Por más tías buenas que haya en un local, incluso en aquellos donde el nivel es superior, siempre hay una que es la reina. Esa noche era Susan. Es una combinación de elementos lo que consigue hacerlas radiantes: el pelo, la ropa, las ganas de bailar, el agustón. Sí, sí, de acuerdo, lo sabemos. Pero ha de haber algo más. No se logra cada vez, ni con el mismo peinado, ni repitiendo vestido. Es un estado al que se llega tras una noche milagrosa, sin apenas proponérselo (de lo contrario acaban pasadas de vueltas a las dos de la mañana) donde los encuentros con la gente se van sucediendo por encanto. Cada nuevo conocido, cada nueva presentación, aporta un halo de bienestar que aumenta la felicidad, y con ello, la belleza. Todo lo ingerido sienta bien. La buena música facilita la expresión erótica precisa para mostrar el cuerpo a placer y el buen rollo va generando una especie de exaltación que, finalmente, se transforma en el reconocimiento colectivo de ser la más arrebatadora. Y ellas lo saben, vamos si lo saben. Así estaba Susan ese día.

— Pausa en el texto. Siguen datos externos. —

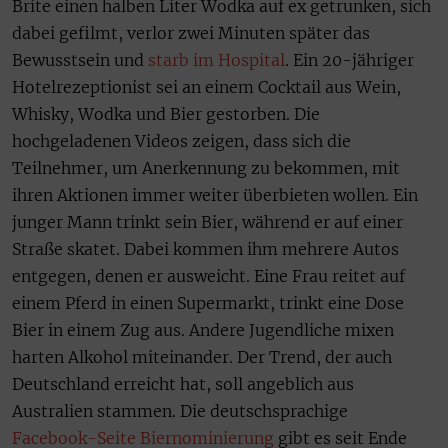
Brite einen halben Liter Wodka auf ex getrunken, sich
dabei gefilmt, verlor zwei Minuten später das
Bewusstsein und
starb im Hospital
. Ein 20-jähriger
Hotelrezeptionist sei an einem Cocktail aus Wein,
Whisky, Wodka und Bier gestorben. Die
hochgeladenen Videos zeigen, dass sich die
Teilnehmer, um Anerkennung zu bekommen, mit
ihren Aktionen immer weiter überbieten wollen. Ein
junger Mann trinkt sein Bier, während er auf einer
Straße skatet. Dabei kommen ihm mehrere Autos
entgegen, denen er ausweicht. Eine Frau reitet auf
einem Pferd in einen Supermarkt, trinkt eine Dose
Bier in einem Zug aus. Andere Jugendliche mixen
harten Alkohol miteinander. Der Trend, der auch
Deutschland erreicht hat, soll angeblich aus
Australien stammen. Die deutschsprachige
Facebook-Seite Biernominierung
gibt es seit Ende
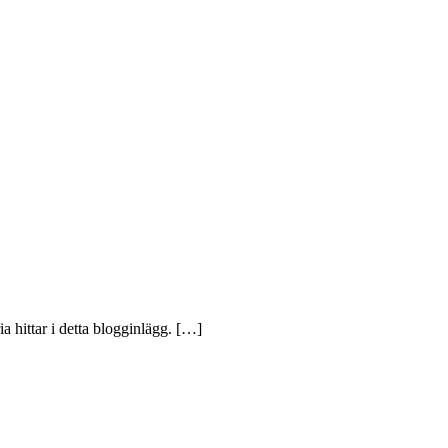
ia hittar i detta blogginlägg. […]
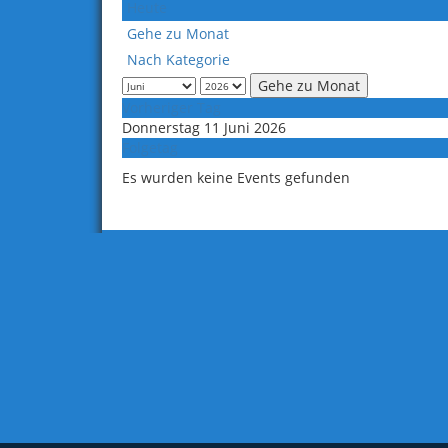
Heute
Gehe zu Monat
Nach Kategorie
Gehe zu Monat
Vorheriger Tag
Donnerstag 11 Juni 2026
Folgetag
Es wurden keine Events gefunden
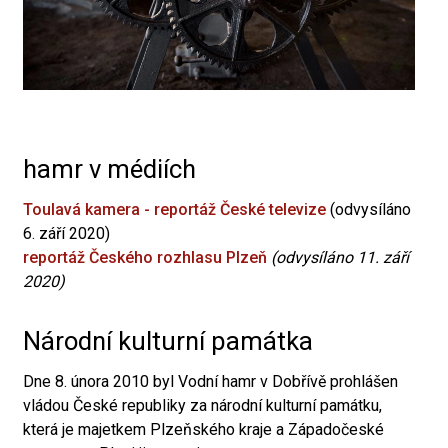
hamr v médiích
Toulavá kamera - reportáž České televize
(odvysíláno
6. září 2020)
reportáž Českého rozhlasu Plzeň
(odvysíláno 11. září
2020)
Národní kulturní památka
Dne 8. února 2010 byl Vodní hamr v Dobřívě prohlášen
vládou České republiky za národní kulturní památku,
která je majetkem Plzeňského kraje a Západočeské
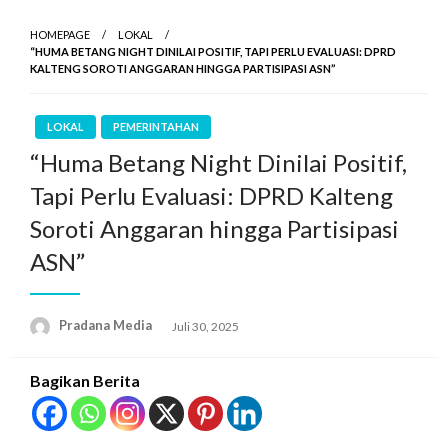
HOMEPAGE
LOKAL
“HUMA BETANG NIGHT DINILAI POSITIF, TAPI PERLU EVALUASI: DPRD
KALTENG SOROTI ANGGARAN HINGGA PARTISIPASI ASN”
LOKAL
PEMERINTAHAN
“Huma Betang Night Dinilai Positif,
Tapi Perlu Evaluasi: DPRD Kalteng
Soroti Anggaran hingga Partisipasi
ASN”
Pradana Media
Juli 30, 2025
Bagikan Berita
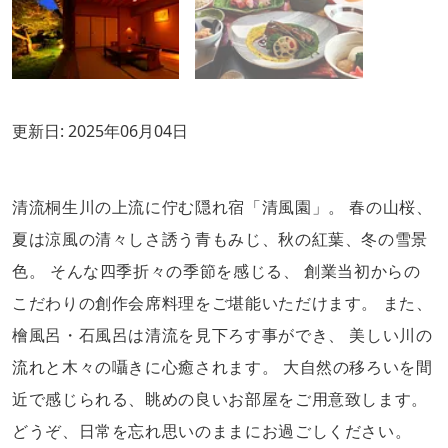
更新日:
2025年06月04日
清流桐生川の上流に佇む隠れ宿「清風園」。 春の山桜、
夏は涼風の清々しさ誘う青もみじ、秋の紅葉、冬の雪景
色。 そんな四季折々の季節を感じる、 創業当初からの
こだわりの創作会席料理をご堪能いただけます。 また、
檜風呂・石風呂は清流を見下ろす事ができ、 美しい川の
流れと木々の囁きに心癒されます。 大自然の移ろいを間
近で感じられる、眺めの良いお部屋をご用意致します。
どうぞ、日常を忘れ思いのままにお過ごしください。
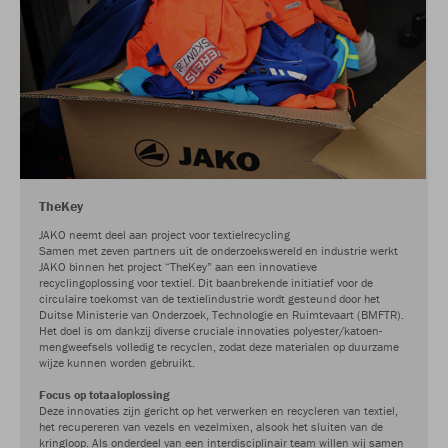
TheKey
JAKO neemt deel aan project voor textielrecycling
Samen met zeven partners uit de onderzoekswereld en industrie werkt
JAKO binnen het project “TheKey” aan een innovatieve
recyclingoplossing voor textiel. Dit baanbrekende initiatief voor de
circulaire toekomst van de textielindustrie wordt gesteund door het
Duitse Ministerie van Onderzoek, Technologie en Ruimtevaart (BMFTR).
Het doel is om dankzij diverse cruciale innovaties polyester/katoen-
mengweefsels volledig te recyclen, zodat deze materialen op duurzame
wijze kunnen worden gebruikt.
Focus op totaaloplossing
Deze innovaties zijn gericht op het verwerken en recycleren van textiel,
het recupereren van vezels en vezelmixen, alsook het sluiten van de
kringloop. Als onderdeel van een interdisciplinair team willen wij samen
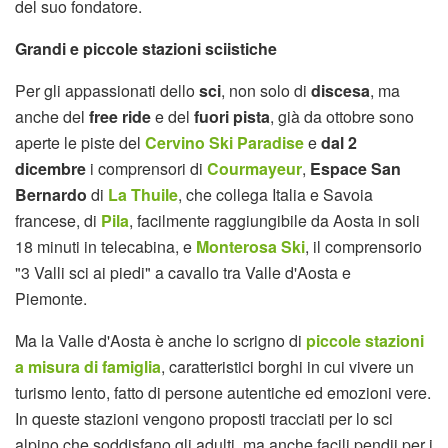
del suo fondatore.
Grandi e piccole stazioni sciistiche
Per gli appassionati dello
sci
, non solo di
discesa
, ma
anche del
free ride
e del
fuori pista
, già da ottobre sono
aperte le piste del
Cervino Ski Paradise
e
dal 2
dicembre
i comprensori di
Courmayeur
,
Espace San
Bernardo
di
La Thuile
, che collega Italia e Savoia
francese, di
Pila
, facilmente raggiungibile da Aosta in soli
18 minuti in telecabina, e
Monterosa Ski
, il comprensorio
"3 Valli sci ai piedi" a cavallo tra Valle d'Aosta e
Piemonte.
Ma la Valle d'Aosta è anche lo scrigno di
piccole stazioni
a misura di famiglia
, caratteristici borghi in cui vivere un
turismo lento, fatto di persone autentiche ed emozioni vere.
In queste stazioni vengono proposti tracciati per lo sci
alpino che soddisfano gli adulti, ma anche facili pendii per i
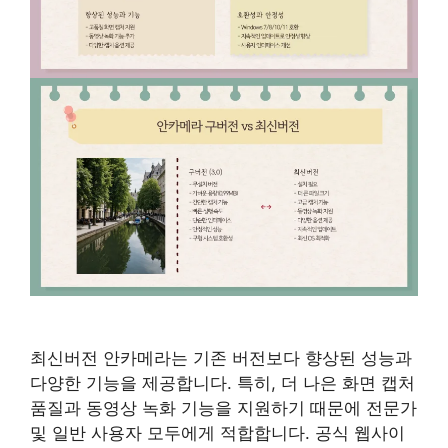
최신버전 안카메라는 기존 버전보다 향상된 성능과
다양한 기능을 제공합니다. 특히, 더 나은 화면 캡처
품질과 동영상 녹화 기능을 지원하기 때문에 전문가
및 일반 사용자 모두에게 적합합니다. 공식 웹사이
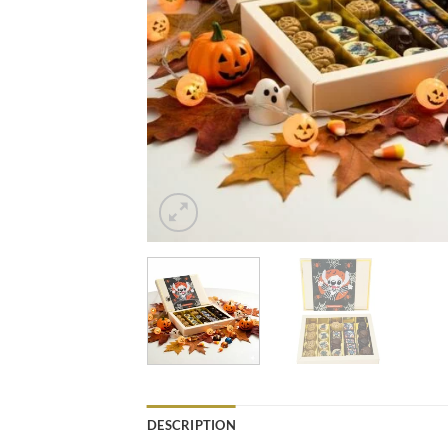
DESCRIPTION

Al finalizar su exhibición de baile nos vimos en la barra y no me pareció aquella profesional de otros tiempos. Mejoró notablemente su español y desprendía una aureola de madurez vital muy atrayente. Había encontrado el equilibrio emocional tan necesario en la gente que se encuentra fuera de su país, lejos de lo suyo. Me alegré mucho por ella.
––¿Vienes con la botella de whisky? ¿Y con el vichy catalán? Ja, ja, ja –reía como loca, nunca entendía que se pudiera beber esa mezcla–.
––Traigo otra cosita –dije con cara de niño travieso.